AVAILABLE DATA START

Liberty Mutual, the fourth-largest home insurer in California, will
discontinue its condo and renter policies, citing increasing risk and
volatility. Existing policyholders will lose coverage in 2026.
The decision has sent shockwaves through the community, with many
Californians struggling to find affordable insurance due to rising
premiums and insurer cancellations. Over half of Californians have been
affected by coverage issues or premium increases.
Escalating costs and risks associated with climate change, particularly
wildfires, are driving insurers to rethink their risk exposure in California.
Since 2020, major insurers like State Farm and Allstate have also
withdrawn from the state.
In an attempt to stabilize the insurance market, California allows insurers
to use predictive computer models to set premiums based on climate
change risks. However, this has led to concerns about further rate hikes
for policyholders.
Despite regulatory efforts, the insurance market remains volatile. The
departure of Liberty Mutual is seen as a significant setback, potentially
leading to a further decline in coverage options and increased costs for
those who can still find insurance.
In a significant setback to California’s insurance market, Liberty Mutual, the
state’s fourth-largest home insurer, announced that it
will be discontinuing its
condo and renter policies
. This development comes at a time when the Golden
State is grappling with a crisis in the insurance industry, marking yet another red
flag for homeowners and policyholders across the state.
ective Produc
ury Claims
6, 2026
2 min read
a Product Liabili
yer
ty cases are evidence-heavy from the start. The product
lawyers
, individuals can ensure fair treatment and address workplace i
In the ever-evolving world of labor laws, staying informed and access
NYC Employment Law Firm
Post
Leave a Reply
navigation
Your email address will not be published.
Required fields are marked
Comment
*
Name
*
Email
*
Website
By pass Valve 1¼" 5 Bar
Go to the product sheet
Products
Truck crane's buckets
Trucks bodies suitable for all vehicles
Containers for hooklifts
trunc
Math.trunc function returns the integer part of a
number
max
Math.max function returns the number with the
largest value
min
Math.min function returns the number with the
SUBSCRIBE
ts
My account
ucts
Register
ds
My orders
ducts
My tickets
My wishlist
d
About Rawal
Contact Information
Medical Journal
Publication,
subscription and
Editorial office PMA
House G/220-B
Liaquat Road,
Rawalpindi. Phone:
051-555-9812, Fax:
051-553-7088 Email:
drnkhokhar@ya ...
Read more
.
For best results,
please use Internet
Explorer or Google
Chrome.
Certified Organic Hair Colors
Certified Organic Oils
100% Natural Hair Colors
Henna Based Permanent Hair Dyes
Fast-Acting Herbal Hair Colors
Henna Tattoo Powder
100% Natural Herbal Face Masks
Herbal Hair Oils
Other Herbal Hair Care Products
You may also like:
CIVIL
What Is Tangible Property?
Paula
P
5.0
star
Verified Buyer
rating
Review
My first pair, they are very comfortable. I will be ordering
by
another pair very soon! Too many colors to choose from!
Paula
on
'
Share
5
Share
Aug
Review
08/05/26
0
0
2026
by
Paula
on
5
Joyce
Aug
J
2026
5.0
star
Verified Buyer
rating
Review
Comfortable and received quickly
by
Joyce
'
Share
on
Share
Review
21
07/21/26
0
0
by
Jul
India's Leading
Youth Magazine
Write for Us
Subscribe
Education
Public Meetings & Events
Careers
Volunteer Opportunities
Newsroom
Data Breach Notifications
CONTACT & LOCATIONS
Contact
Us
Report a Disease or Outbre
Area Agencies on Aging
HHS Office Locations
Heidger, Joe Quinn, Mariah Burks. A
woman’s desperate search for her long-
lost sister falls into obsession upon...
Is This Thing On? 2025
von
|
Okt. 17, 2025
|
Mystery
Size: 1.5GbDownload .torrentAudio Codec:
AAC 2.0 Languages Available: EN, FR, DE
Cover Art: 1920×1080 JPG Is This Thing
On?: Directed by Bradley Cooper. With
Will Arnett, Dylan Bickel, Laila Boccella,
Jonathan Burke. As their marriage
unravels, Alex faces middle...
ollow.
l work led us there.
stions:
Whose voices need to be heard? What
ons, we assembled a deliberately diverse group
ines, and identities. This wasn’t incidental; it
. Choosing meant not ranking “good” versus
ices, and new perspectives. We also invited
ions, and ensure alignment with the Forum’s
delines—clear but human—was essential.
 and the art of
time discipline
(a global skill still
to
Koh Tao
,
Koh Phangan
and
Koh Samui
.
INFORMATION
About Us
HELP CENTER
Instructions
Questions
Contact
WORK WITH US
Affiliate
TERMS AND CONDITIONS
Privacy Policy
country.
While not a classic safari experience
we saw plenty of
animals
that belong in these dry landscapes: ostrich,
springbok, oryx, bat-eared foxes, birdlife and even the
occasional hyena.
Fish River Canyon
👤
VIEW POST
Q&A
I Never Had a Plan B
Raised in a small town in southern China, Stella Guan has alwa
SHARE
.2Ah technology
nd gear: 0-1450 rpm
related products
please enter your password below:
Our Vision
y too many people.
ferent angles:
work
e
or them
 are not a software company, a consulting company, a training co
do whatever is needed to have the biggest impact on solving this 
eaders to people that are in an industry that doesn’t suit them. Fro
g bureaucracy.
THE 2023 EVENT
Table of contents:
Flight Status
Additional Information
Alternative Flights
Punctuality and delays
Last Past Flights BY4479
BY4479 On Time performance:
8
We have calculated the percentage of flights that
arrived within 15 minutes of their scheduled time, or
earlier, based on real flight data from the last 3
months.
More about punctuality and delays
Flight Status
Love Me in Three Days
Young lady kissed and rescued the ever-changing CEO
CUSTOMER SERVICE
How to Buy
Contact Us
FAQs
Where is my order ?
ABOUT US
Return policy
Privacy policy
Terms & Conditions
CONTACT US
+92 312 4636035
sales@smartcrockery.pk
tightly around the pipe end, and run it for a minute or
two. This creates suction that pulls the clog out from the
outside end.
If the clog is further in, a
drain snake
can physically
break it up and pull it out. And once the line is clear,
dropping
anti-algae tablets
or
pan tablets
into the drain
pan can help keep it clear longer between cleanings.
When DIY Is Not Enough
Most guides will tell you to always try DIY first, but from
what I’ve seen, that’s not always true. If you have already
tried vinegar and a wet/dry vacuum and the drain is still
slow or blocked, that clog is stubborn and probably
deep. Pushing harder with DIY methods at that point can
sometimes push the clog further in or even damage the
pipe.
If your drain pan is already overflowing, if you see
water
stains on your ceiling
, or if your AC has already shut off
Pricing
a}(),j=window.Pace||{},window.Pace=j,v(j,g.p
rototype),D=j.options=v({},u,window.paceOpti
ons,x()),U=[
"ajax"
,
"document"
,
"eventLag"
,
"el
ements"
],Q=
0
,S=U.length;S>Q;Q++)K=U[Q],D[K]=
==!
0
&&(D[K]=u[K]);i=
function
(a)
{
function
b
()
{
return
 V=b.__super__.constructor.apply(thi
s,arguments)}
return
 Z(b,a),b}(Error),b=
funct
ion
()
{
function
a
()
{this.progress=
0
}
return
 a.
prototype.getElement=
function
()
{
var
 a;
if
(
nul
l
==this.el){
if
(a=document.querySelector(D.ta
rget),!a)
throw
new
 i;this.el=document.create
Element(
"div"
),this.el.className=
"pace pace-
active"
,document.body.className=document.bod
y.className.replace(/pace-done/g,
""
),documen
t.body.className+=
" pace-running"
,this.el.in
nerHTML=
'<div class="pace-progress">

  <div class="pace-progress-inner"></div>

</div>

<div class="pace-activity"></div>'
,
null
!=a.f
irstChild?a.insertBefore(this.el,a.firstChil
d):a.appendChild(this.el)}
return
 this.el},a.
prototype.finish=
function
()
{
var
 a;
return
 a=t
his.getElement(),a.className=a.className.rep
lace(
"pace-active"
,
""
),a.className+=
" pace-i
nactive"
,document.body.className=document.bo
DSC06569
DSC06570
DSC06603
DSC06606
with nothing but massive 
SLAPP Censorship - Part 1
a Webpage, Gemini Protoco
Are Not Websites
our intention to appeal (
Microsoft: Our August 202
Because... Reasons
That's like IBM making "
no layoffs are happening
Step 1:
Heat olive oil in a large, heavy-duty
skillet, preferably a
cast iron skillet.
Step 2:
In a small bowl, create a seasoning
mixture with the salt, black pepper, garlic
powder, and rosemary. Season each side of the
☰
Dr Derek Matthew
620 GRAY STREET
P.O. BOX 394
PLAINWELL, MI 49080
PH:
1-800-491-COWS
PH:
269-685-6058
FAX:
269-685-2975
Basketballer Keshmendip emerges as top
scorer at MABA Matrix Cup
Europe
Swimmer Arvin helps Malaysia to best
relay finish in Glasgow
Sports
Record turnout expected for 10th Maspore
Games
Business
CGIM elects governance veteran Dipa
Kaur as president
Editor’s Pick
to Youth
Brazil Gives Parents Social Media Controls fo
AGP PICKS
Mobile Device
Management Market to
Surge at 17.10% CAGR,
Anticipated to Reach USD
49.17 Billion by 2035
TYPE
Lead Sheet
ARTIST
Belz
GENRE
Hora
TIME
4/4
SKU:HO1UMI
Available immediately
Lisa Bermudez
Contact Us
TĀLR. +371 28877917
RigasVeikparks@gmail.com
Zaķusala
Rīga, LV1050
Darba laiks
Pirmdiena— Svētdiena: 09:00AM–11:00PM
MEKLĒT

AVAILABLE DATA END

TASK PROMPT:
Please tally the lines of the entries that contain the string "seen" and reply with the count alone.

TASK SOLUTION:
2